The notions of ‘Reconstruction and Fabrication’ that are at the heart of MERZ are best exemplified by Schwitters’ Merzbau (Merzhouse), whereby several rooms of his family home were transformed utilising assorted detritus. Schwitters went on to create similar constructions in Lysaker, near Oslo, then in Cumbria, where he was exiled after fleeing Nazi Germany prior to his death in 1948.
Rushton learnt about Schwitters’ story while visiting Cumbria, and has applied his inspiration’s aesthetic to his own MERZ through an ongoing series of residencies that culminate in exhibitions by resident artists in the gallery or former abattoir now repurposed as the Museum of Model Art. Artists document their process on film throughout, with the results shown on the MERZ website.

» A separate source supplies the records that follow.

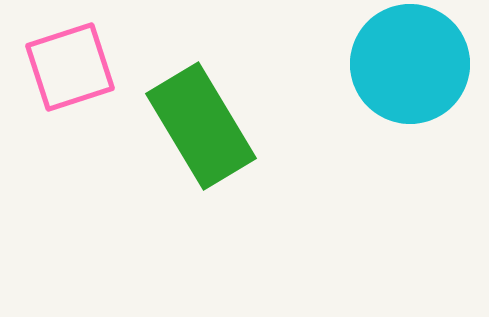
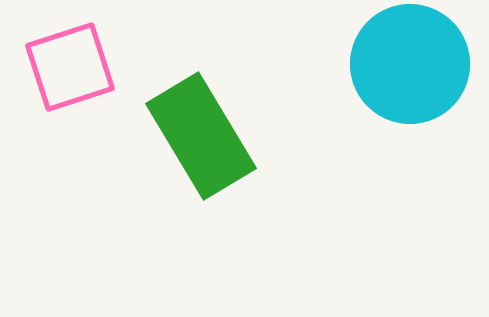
green rectangle: moved 10 px down
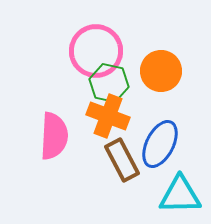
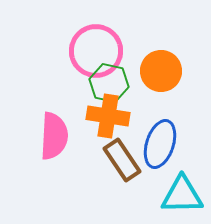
orange cross: rotated 12 degrees counterclockwise
blue ellipse: rotated 9 degrees counterclockwise
brown rectangle: rotated 6 degrees counterclockwise
cyan triangle: moved 2 px right
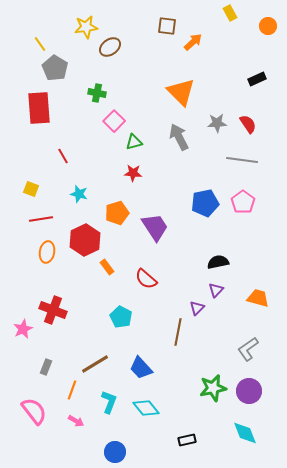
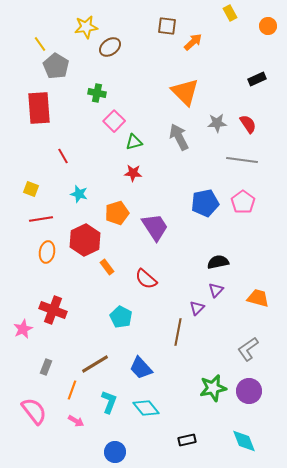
gray pentagon at (55, 68): moved 1 px right, 2 px up
orange triangle at (181, 92): moved 4 px right
cyan diamond at (245, 433): moved 1 px left, 8 px down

“The idea of our current collage residency,” says Rushton, “is that you look into the local folklore, history, tradition, industry, culture, nature, and make collages around that, exploring the locality, and revitalising its history by recreating it, reinventing it or repurposing it in the same way that Kurt might take an old bus ticket and turn it into something else. So we look at what is overlooked or forgotten, irrelevant, discarded, to be repurposed.”
MERZ’s debt to Schwitters is made clear in Untitled (2022), a stop-motion animated film directed by Rushton, and which premieres this weekend as part of an event dubbed by MERZ artist Ric Kasini Kadour as the Schwitters Army Reunion. Over the film’s ten-minute duration, Schwitters speculates on his own and fellow artist Hannah Höch‘s lives while he is exiled in Cumbria, reimagining memories shared between them.
“We were wrestling with trying to find a way of representing parts of Kurt Schwitters life which don't get written about,” says Rushton, “particularly his relationship with women and imagined conflicts about childcare when he was trying to build his sculptures. There were all these tensions that we imagined must have existed in his life, especially when he was in poor health.
“We refracted these thoughts through what might have happened if he'd picked up a movie camera second-hand in Ambleside in 1946, thinking this might be what he dwelt upon and thought about. It is a conjectural film, a conscript, filling in the gaps in his life that must have existed.”
Rushton’s journey to MERZ began as a member of the British wing of conceptualist collective Art & Language before he moved into political and trade union activism and filmmaking. In the late 1970s he began the Red Star Cinema in Edinburgh, and provided print material for various political groups before founding the Institute of Local Television to explore the potential for local TV broadcasting. All films made at MERZ are now produced under the Summerhall TV banner.
Future plans for MERZ include using local clay from a former brickworks to provide a pottery centre where ceramics can be made, “bolting onto the history of the former brick works that made the bricks for the Celtic Stadium in Glasgow, but whose clay fields have been dormant for twenty years until we revive them.”
In summing up MERZ’s approach, as Rushton puts it, “I collage buildings together, taking a bit of one building, and putting it into another. So if it's got a twenty-year life left in it, then I can put it into a shed when I'm rebuilding or whatever. I'm re fabricating.”
And what, one wonders, might Schwitters make of MERZ?
“Well, I hope he would like what we’re doing,” Rushton speculates. “I'm interested in the ways in which legacy doesn't perpetuate this historical, backward looking thing to reveal and understand and look for literal truths. That, to me, is quite dry. I think Schwitters was constantly evolving, constantly changing his work, even when ill and bed-bound he'd make little collages on cigarette packets. There was always that sense of pushing forward and changing.
“I'm interested in legacy that revitalises and reinvents, and is not about fakery. It's about saying there's something that inspires you here, let's see if we can't evolve and work with it and just let it roll. I get a great kick out of artists coming to MERZ. I'm of an age now, and I had my career as a conceptual artist and a filmmaker, so I'm quite happy to just enjoy the pleasure of others finding out for themselves about what they can do.”